## Exercise description:
Repeat exactly, please, the lines that begin at the start of the listing and end at the line holding "Поскаржитися на контент (688, 1281)".

## Records for the task:
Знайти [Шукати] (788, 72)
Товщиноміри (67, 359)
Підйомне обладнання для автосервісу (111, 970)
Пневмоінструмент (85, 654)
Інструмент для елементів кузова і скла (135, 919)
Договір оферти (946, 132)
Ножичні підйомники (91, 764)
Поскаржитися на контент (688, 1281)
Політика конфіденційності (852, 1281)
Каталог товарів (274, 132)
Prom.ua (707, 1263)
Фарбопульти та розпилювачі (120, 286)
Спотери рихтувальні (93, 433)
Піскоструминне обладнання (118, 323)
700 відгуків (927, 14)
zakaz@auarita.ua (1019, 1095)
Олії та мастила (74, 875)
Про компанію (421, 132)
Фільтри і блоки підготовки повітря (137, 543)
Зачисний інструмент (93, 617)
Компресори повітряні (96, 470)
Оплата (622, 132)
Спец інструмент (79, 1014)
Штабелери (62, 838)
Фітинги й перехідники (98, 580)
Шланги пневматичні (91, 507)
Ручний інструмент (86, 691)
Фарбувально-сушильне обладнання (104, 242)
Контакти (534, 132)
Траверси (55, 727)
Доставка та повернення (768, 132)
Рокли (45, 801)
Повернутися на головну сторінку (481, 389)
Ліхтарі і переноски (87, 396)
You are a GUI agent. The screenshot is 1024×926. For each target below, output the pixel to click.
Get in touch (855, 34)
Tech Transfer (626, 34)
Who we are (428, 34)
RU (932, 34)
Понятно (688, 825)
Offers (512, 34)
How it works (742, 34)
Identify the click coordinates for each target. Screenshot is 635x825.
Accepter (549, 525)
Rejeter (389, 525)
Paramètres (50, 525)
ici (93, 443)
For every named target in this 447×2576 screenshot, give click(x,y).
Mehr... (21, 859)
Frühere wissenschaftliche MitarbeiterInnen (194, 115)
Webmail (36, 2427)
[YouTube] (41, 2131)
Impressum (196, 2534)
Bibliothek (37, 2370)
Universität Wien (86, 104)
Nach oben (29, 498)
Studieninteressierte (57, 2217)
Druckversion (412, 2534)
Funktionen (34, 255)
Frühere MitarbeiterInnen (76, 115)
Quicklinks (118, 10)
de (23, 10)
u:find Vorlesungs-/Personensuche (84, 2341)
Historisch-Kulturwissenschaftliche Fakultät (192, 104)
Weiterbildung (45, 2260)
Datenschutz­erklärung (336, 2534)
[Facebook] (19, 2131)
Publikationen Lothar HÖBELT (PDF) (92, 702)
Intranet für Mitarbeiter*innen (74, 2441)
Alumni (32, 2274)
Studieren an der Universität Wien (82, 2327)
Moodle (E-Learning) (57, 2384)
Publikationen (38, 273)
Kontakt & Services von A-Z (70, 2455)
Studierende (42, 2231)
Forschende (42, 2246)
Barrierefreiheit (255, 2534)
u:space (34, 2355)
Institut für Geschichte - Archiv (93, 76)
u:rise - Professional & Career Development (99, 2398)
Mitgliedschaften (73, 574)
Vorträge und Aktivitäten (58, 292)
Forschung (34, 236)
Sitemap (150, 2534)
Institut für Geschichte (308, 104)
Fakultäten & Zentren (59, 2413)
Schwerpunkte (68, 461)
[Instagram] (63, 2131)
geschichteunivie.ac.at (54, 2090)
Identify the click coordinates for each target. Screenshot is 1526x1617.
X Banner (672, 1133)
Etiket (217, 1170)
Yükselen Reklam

## Exercise output:
Знайти [Шукати] (788, 72)
Товщиноміри (67, 359)
Підйомне обладнання для автосервісу (111, 970)
Пневмоінструмент (85, 654)
Інструмент для елементів кузова і скла (135, 919)
Договір оферти (946, 132)
Ножичні підйомники (91, 764)
Поскаржитися на контент (688, 1281)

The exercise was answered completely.